By Julie Omer, CFO, MSBO Board Member, Chief Financial Officer, Owosso Public Schools
Does it feel like we are in the hot seat on the “Family Feud” game show right now? Not only do we have to guess the results of the surveys, but we have to take surveys all of the time. There certainly are enough professional surveys that come across our desks and indeed many similarities to the infamous game show, especially with the requirement for a survey to be conducted for the ESSER III funds in order to “win” the jackpot money for your school family. Perhaps you have already administered your ESSER III survey, engaged in meaningful consultation with your stakeholders, and found the survey results were what you thought or found something surprising, again, just like the families on Family Feud. Did you feel like the results matched up with the District’s number one answer or did that answer not even make the “board?”

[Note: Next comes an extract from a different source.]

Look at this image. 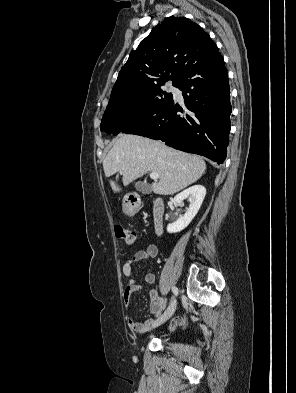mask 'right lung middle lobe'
Segmentation results:
<instances>
[{"mask_svg": "<svg viewBox=\"0 0 296 393\" xmlns=\"http://www.w3.org/2000/svg\"><path fill=\"white\" fill-rule=\"evenodd\" d=\"M164 84L156 85L128 99L109 102L103 115L101 130L118 134L157 112L173 97L171 93L161 89Z\"/></svg>", "mask_w": 296, "mask_h": 393, "instance_id": "right-lung-middle-lobe-1", "label": "right lung middle lobe"}]
</instances>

How many times have you been asked to take a survey, and you have ignored it? Or rushed through it with little thought, casually wondering whether your answers really mean anything to the survey recipient? Although I am a little survey weary (if that is a “thing.”) I don’t bring this topic up to knock surveys. I bring this up to remind us of how vital surveys are to so many things that we do professionally and sometimes personally.

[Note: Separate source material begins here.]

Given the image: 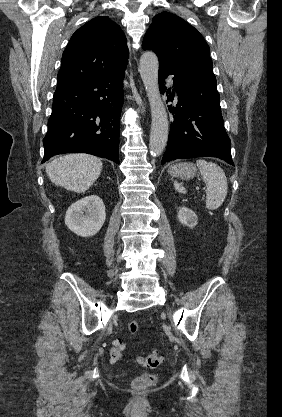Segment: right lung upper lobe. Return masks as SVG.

I’m not talking about a survey that asks your M&M candy color preference since I doubt that will change the outcome of life as we know it, even though it may make a difference to the production people at Mars, Inc. I’m talking about surveys that are sent out: 1) On the listserv by your colleagues on a range of topics from budget to salaries; 2) By MSBO on what professional development delivery method works best for you; 3) From MDE on whether the challenges with the Nexsys fund request system is causing a cash flow issue for your district…just to name a few. I know for a fact that, at least with these few cited examples, there are people on the other end that are paying close attention and acting upon what you communicate through your survey answers.
Maybe you have been the one that sent out a survey and relied on the survey results, even for something as simple as what is the best time for your team to meet. It may seem inconsequential, but we certainly have learned the hard way that the ability to come together to meet, albeit in person or virtually, is meaningful. At the end of the day, we need to sift through the importance of taking a survey (or not), conducting one, or analyzing the survey results that have been supplied to you. The choice, as always, is yours.
One final survey question: “What organization has always been there to gather information, listen carefully to what is being said, frame meaningful answers, and offer support where needed”? If you answered “MSBO”, good answer, my MSBO family member, good answer! You are starting the new year off as a “winner!”